We were open and then we were closed. Now I’m opening unemployment claim letters so people can get their $247 a week. We’re still here cleaning, but we’re not employed. We did survive Katrina, and we were shut down from the end of August until around Thanksgiving. I think bars will fare a little better than restaurants because their infrastructure is so much less heavy. But who knows how it will look as far as business. I’m confident that we’ll come back and make it happen, but it is a little scary. You don’t know what it’s going to look like. One of my employees said, “Well at least they didn’t cancel all the festivals, they just postponed them.” There will hopefully be a lot of business, so that’s a bright spot. We’re trying to find the things to keep our spirits up, to keep us from crying into the beers we don’t have.

Lisa Zumte | Bartender, The Chart Room

Known as Miss Lisa to her patrons, Zumte has tended bar at The Chart Room, a locals’ dive in the French Quarter, for over 40 years. Owned by Brett Alexander (whose father used to own the building) and Mike Batten, this corner nook has been open since 1973.  
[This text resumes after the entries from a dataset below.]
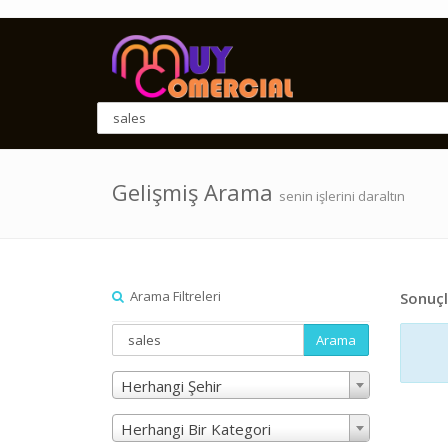
Gelişmiş Arama
senin işlerini daraltın
Arama Filtreleri
Sonuçl
Arama
Herhangi Şehir
Herhangi Bir Kategori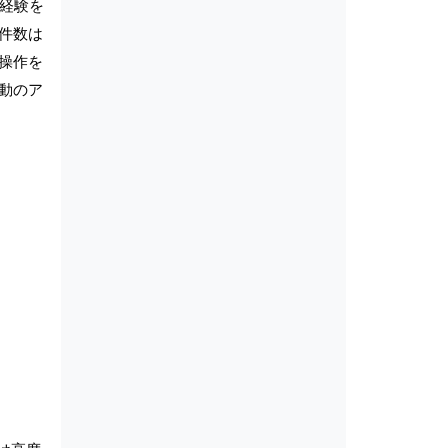
経験を
願件数は
操作を
動のア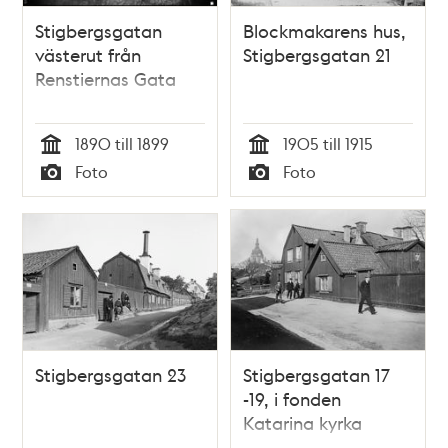
Stigbergsgatan
Blockmakarens hus,
västerut från
Stigbergsgatan 21
Renstiernas Gata
1890 till 1899
1905 till 1915
Tid
Tid
Foto
Foto
Typ
Typ
Stigbergsgatan 23
Stigbergsgatan 17
-19, i fonden
Katarina kyrka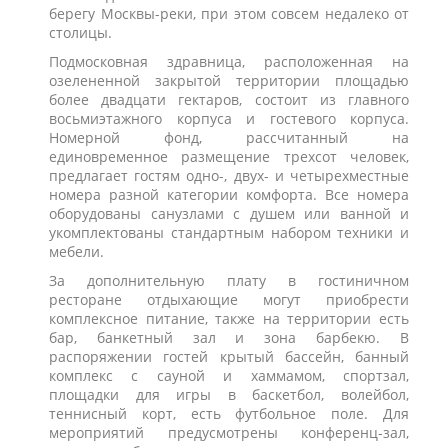
берегу Москвы-реки, при этом совсем недалеко от
столицы.
Подмосковная здравница, расположенная на
озелененной закрытой территории площадью
более двадцати гектаров, состоит из главного
восьмиэтажного корпуса и гостевого корпуса.
Номерной фонд, рассчитанный на
единовременное размещение трехсот человек,
предлагает гостям одно-, двух- и четырехместные
номера разной категории комфорта. Все номера
оборудованы санузлами с душем или ванной и
укомплектованы стандартным набором техники и
мебели.
За дополнительную плату в гостиничном
ресторане отдыхающие могут приобрести
комплексное питание, также на территории есть
бар, банкетный зал и зона барбекю. В
распоряжении гостей крытый бассейн, банный
комплекс с сауной и хаммамом, спортзал,
площадки для игры в баскетбол, волейбол,
теннисный корт, есть футбольное поле. Для
мероприятий предусмотрены конференц-зал,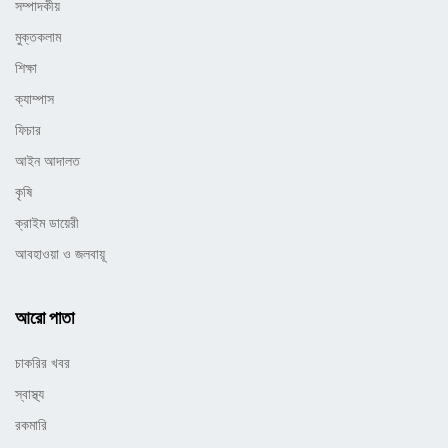
সম্পাদকীয়
মুক্তকলাম
শিক্ষা
ক্যাম্পাস
ফিচার
আইন আদালত
কৃষি
ক্রাইম ডায়েরী
আবহাওয়া ও জলবায়ূ
আরো পাতা
চাকরির খবর
স্বাস্থ্য
রকমারি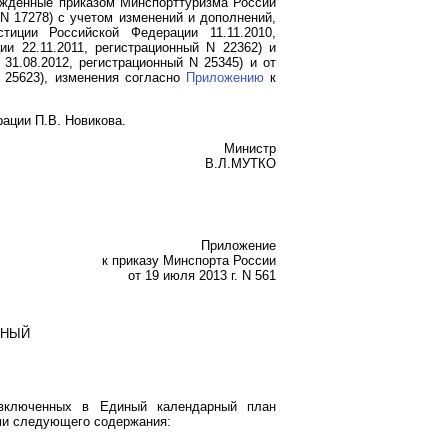
ржденные приказом Минспорттуризма России
 N 17278) с учетом изменений и дополнений,
тиции Российской Федерации 11.11.2010,
ии 22.11.2011, регистрационный N 22362) и
31.08.2012, регистрационный N 25345) и от
N 25623), изменения согласно
Приложению
к
ации П.В. Новикова.
Министр
В.Л.МУТКО
Приложение
к приказу Минспорта России
от 19 июля 2013 г. N 561
ИНЫЙ
включенных в Единый календарный план
ми следующего содержания: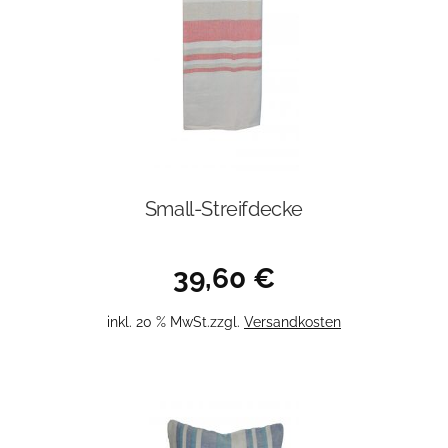
Small-Streifdecke
39,60
€
inkl. 20 % MwSt.
zzgl.
Versandkosten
Being a bartender, I’m never home at night. I didn’t realize how bad television was until now. It’s been a week today since they shut the bars down in New Orleans. Time seems to be going by very fast, and very slowly all at the same time. I was here for Katrina. I left the day the levees broke. We were closed for three weeks. I remember driving back, thinking, this city will never be the same again, nothing will ever be the same again. When I got back it was horrific. But I was amazed at how busy it was. All the FEMA people, all the emergency workers, were here. Almost 15 years later it’s amazing to me how fast the city came back. Now it’s full of people that are New Orleans, that love New Orleans. I have a feeling it’s going to be the same thing when we get back to work. We’ll all pull together and make a comeback. I hope it’s the same for the rest of the country and the rest of the world. The human spirit is an amazing thing. In the meantime, we just have to bide our time.